“Unsinkable” Claim To Fame
Mention the boat brand Boston Whaler and many long-time mariners will say, “They’re unsinkable!”
Early fans remember a 1961 black-and-white photo of founder Richard "Dick" Fisher at the helm of a 13-foot (4.0 m) Boston Whaler model in Life magazine. The article reads, "Like a brave man resigned to his frightful fate, Richard Fisher sat unflinchingly in the back of his boat as a saw-toothed sea monster appeared to attack his vessel from below.”
As Fisher posed in his derby hat, suit jacket, and bowtie, engineers sawed the boat in half to demonstrate the vessel’s unsinkability. The next photo shows Fisher underway in half a boat, casting a wake, and towing the bow section around Wampatuck Pond in Hanson, Massachusetts.
Another advertisement for the Boston Whaler manufacturer, The Fisher-Pierce Co., illustrated stability with a Boston Whaler’s part in the rescue of a porpoise stranded in a landlocked Florida Everglades canal after Hurricane Donna. Photos show a rescue team’s capture and carry of the porpoise in a Boston Whaler boat across land to safety in the Florida Bay.

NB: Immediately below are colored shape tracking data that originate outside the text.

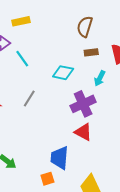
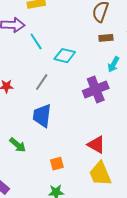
cyan diamond: (63, 73) -> (65, 56), moved
red triangle: (83, 132) -> (96, 145), moved
blue trapezoid: (60, 158) -> (42, 116), moved

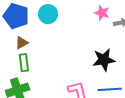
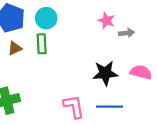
green rectangle: (24, 63) -> (42, 44), moved

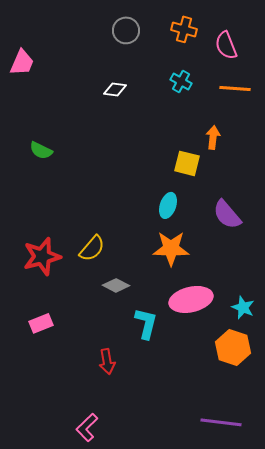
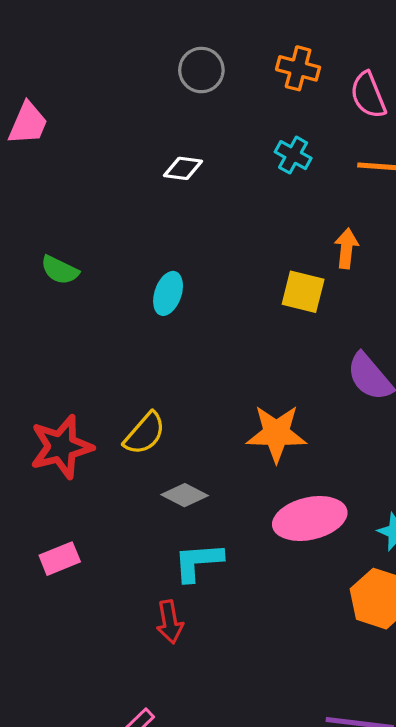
cyan ellipse: (168, 205) -> (168, 293), moved
cyan L-shape: (146, 323) -> (198, 562), moved, turned -108

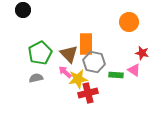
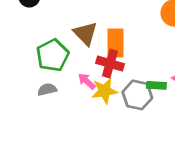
brown triangle: (69, 54) -> (85, 33), moved
gray hexagon: (94, 62) -> (137, 95), moved
red cross: (88, 93) -> (110, 63), moved, turned 30

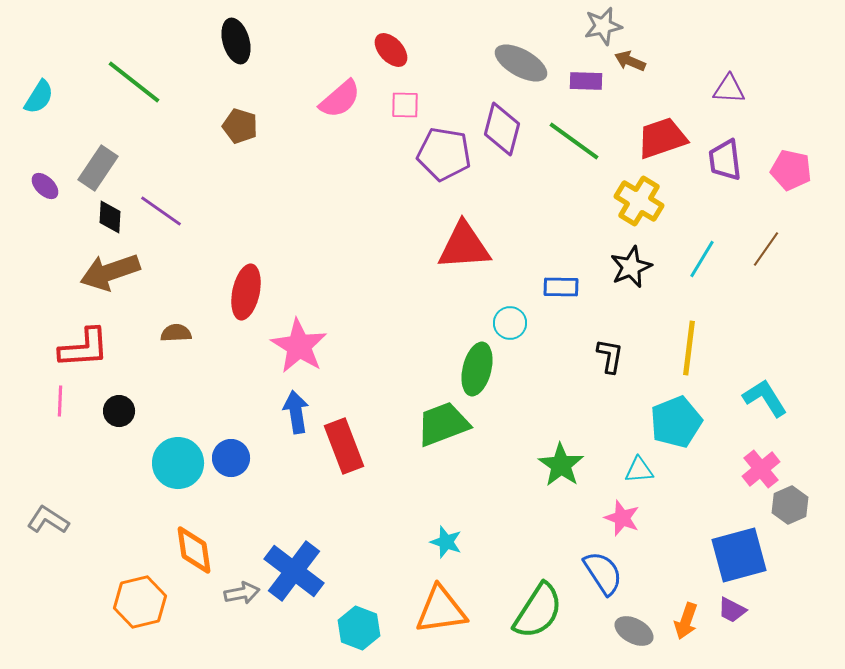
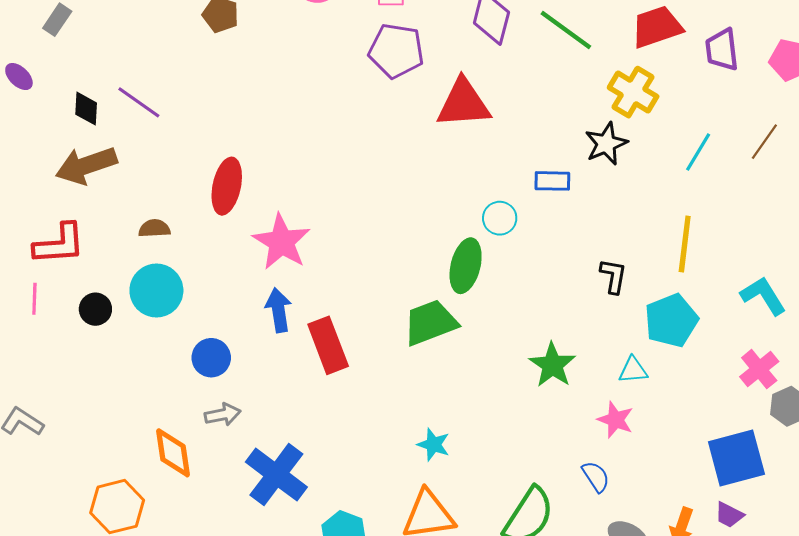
purple pentagon: (444, 154) -> (396, 51), moved
gray rectangle: (98, 168) -> (57, 20), moved, size x0.7
red triangle: (464, 246) -> (463, 103), moved
black star: (631, 267) -> (606, 144), moved
black L-shape: (610, 356) -> (613, 276), moved
cyan circle: (178, 463) -> (156, 291), moved
blue semicircle: (603, 573) -> (596, 477), size x0.7
gray arrow: (242, 593) -> (223, 415), moved

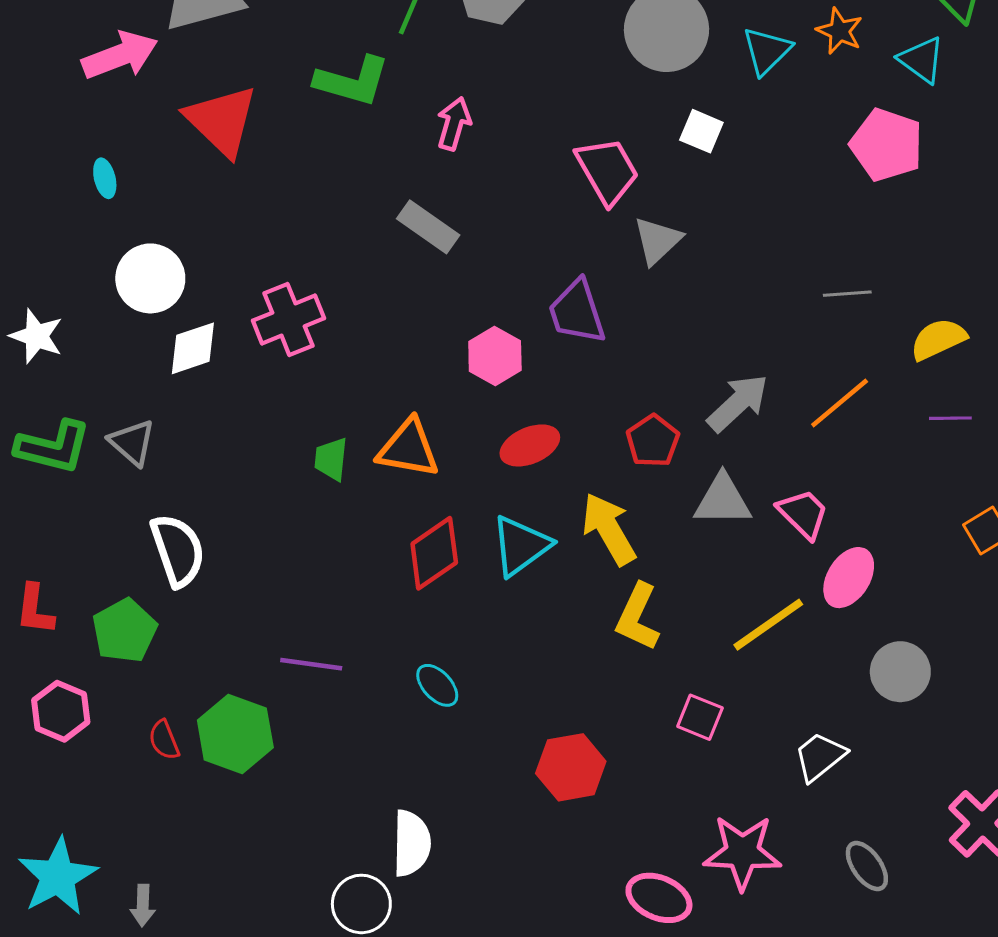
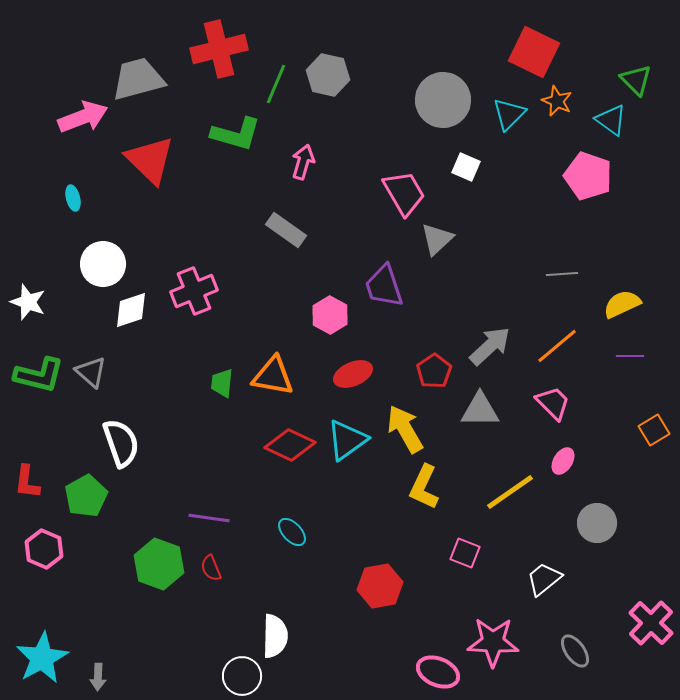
pink trapezoid: (803, 514) -> (553, 403), moved
red diamond: (434, 553) -> (290, 445), turned 60
pink ellipse: (849, 578) -> (563, 461), size x0.7
red semicircle: (164, 740) -> (211, 568), moved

This theme is ongoing in today’s marketing campaigns - albeit with chainsaws - as the company continues to tout durability, performance, and a safe and smooth ride for the trademarked slogan, "the unsinkable legend."
Fisher Innovates With New Materials And Design
Founder Fisher graduated from Harvard University in 1936 and ran a company that built small, light boats made of balsa wood. Company videos by family members and executives tell stories of how Fisher changed course after reading an article in a 1950s-era Popular Mechanics magazine about new construction components - fiberglass and Styrofoam.
Fisher replaced balsa wood with these new materials in a sailboat design, similar to a Sunfish. But friend, naval architect C. Raymond Hunt, suggested Fisher focus on motorized boats instead, so the next boat was a Styrofoam and epoxy prototype based on Albert Hickman’s Sea Sled, an inverted vee planing hull. Fisher continued to tweak his designs and by 1956, the original Boston Whaler 13 was perfected as a lightweight and stable boat with lots of space and the ability to be powered by a lower horsepower engine. The first Boston Whaler boats were sold in 1958.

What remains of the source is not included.